After my interview, my mother said “Phone him to show you’re interested. That’s how you get a job,” as she thrust into my reluctant hand the communications tool that was a black phone mouth/ear-piece combo. Much to my great surprise, the owner said “Sure. Job’s yours. See you on Monday.” I hated when my mother was right.
As I pushed open that very un-hotel-like-door on Monday morning, my new boss’s mouth dropped open. “Good Grief! What a disappointment!” he fairly shouted, looking me up and down, “I thought you were that cute blonde girl. You sounded like her!”
I couldn’t go home. My mother would kill me. So, I sat down at the typewriter and stayed for two years.
That I at least “sounded” like a cute blonde girl was my first clue that I should have gone into business. But I was too pure, too prudish, too stupid.
When I came to America, I was beyond delighted my accent was “different.” An 8,000-mile distance had rendered me “interesting.” Me? WOW! This was my second clue.
I started 2 real estate careers in 2 states by cold-calling in the 90’s – all pre-Internet, by the way. Relevant because my voice made me get appointments but not necessarily the listing. OH, NO! Another dose of what you hear is not what you get? I was catching a complex.
The universe was saying, “Your voice seems to be worthy – the rest of you? Not so much!” But, in hindsight, it was hitting me over the head with a get-rich-quick scheme, but I refused to listen! You see, the world turned from audio to audio-visual, and I missed the boat.
Not just the dingy. The freakin’ Carnival Dream!
I could have been the girl in curlers, painting my nails, and drinking creamy hot chocolate as I ooh’d and aah’d to a man on the phone with sufficient enthusiasm as to fool him into believing I was enjoying his odd attention. No fuss. No muss. I could have been proverbially raising – ahem – expectations: “Just call 1-800-CUM&LISTEN! $100 for 1000 Seconds!” What a retirement plan!
Hell! It could have been the family business. My Athol has this rich tone of his like a giant Cadbury’s Milk Chocolate bar laced with honey. One could lustily consume that voice in one sitting. Now he could easily have serviced lonely old ducks with a penchant for his strong foreign timbre – telephonically speaking, of course!
Pre-video we could have been rich. Dammit.
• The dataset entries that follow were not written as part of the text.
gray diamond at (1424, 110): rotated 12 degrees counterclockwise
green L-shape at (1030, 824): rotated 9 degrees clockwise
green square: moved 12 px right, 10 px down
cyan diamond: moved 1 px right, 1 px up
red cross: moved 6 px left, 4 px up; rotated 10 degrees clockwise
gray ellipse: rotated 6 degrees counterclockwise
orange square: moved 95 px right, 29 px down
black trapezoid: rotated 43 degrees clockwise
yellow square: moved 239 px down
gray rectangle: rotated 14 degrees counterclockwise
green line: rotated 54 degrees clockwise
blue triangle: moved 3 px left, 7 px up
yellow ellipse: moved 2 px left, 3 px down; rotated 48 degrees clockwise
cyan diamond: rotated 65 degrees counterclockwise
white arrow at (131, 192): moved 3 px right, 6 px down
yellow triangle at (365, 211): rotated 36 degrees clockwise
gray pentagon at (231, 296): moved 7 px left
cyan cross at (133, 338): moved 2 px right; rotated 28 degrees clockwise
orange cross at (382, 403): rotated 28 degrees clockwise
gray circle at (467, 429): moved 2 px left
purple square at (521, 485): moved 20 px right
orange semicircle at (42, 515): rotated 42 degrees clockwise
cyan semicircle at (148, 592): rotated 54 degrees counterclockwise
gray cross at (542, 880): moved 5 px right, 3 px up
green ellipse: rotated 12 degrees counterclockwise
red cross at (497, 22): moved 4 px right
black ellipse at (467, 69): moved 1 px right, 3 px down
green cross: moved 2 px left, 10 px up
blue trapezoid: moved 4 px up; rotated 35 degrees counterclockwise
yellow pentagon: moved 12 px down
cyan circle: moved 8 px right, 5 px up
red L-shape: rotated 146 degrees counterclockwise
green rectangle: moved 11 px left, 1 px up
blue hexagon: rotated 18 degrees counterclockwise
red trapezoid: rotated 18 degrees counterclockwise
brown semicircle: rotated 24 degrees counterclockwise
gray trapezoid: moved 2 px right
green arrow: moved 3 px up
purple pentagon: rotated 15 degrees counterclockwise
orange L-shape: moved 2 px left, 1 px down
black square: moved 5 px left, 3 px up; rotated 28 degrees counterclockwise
We could have been rich.
Now, if I don’t want to live under a bridge or commit a white color crime to ensure adequate accommodations, I have to show houses long after I need a walker – that is – until someone buys my book and makes it into a movie!
P.S. Long after the boat sailed and the cursed invention of cell phone cameras, video/Facetime/etc., I was chatting to someone in a bank queue. The woman in front of me turned and said: “You talk funny.” I smiled; I’d heard that before! But “funny” was a good thing – right? “Ah, it’s my accent,” I said coyly. Her look was disdainful. “Girl!” She exclaimed. “You don’t have an accent. You have a speech impediment!”
So! Maybe my voice wasn’t as fabulous as I thought – accent and all!
P.P.S. AHA! THAT’S what they mean by improving with age! As you get older you think you were cuter/thinner/more alluring/golden-tongued, simply because time has erased the fact that you were just plain unremarkable. How very fortunate!
P.P.P.S. (Sigh) Oh, well. Walkers may just go on sale this November. Roll on Black Friday – if you’ll pardon yet another pun!